9/11 Steel Dedicated To The East End
Those who heard the sounds on September 11, 2001, of the millions of pounds of steel crashing down with girders many feet wide twisting like licorice due to the heat and pressure of the collapsing towers say there was nothing ever quite like it.
Over time, the steel beams were lifted out of the site and stored. Some were used to build parts of the USS New York, the bow of which includes seven and a half tons of World Trade Center steel. Now there is a process going on all around the country to salute the brave actions of the 343 brave firemen who lost their lives in what many call the greatest, successful rescue effort in the history of the world. [expand]
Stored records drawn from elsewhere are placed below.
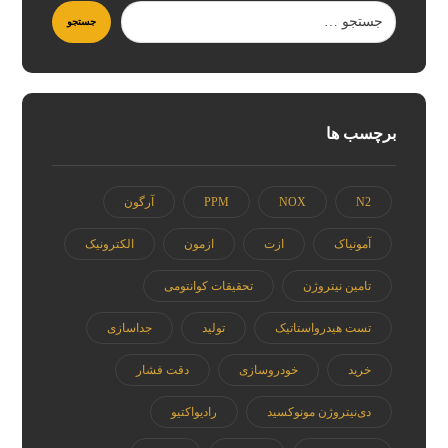
برچسب ها
N2
NOX
PPM
آرگون
آمونیاک
ازت
ازمون
الکترونیک
تامین نیتروژن
تحقیقات کوانتومی
تست هیدرواستاتیک
تولید
جداسازی
خرید
خودروسازی
دقت فشار
دی‌نیتروژن مونوکسید
رادیواکتیو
Small sections of those sacred steel beams from the World Trade Center site are being sent to firehouses throughout the land for ongoing memorials. They are being held in Alaska, Ohio, California and now on the East End. For example, at the Quogue Village Firehouse on Long Island, a 1,600-pound section of a World Trade Center steel beam has been placed there and is tilted toward the southern tip of Manhattan. At the Flanders Fire Department a dedication ceremony was held this year on September 11 for that village’s new 9/11 Memorial, which is constructed from two steel beams from the World Trade Center and located in Firemen’s Memorial Park.
On Wednesday, November 16, the Village of Sag Harbor Fire Department received a triangular shaped beam roughly 30 by 12 inches, and it will be prominently displayed at the department’s headquarters on Brick Kiln Road.
At the World Trade Center site a few days after the tragedy, a worker named Frank Silecchia discovered a 20-foot cross of two steel beams amongst the debris of 6 World Trade Center. It was moved with much fanfare by a huge crane to a pedestal on a portion of the former plaza on Church Street near Liberty Street, where it remained until July 23, 2011, when the cross was blessed by Rev. Brian Jordan, then loaded onto a flatbed truck and moved back to Ground Zero. It is now at the National September 11th Memorial and Museum. The steel cross was the first occasion when steel was used as both a reminder of the tragedy and a sacred artifact of the disaster. Most of all, these pieces of fire-tested steel symbolize the backbone of our heroic firemen across the land whose brave actions have saved so many, sometimes risking their lives, doing their job.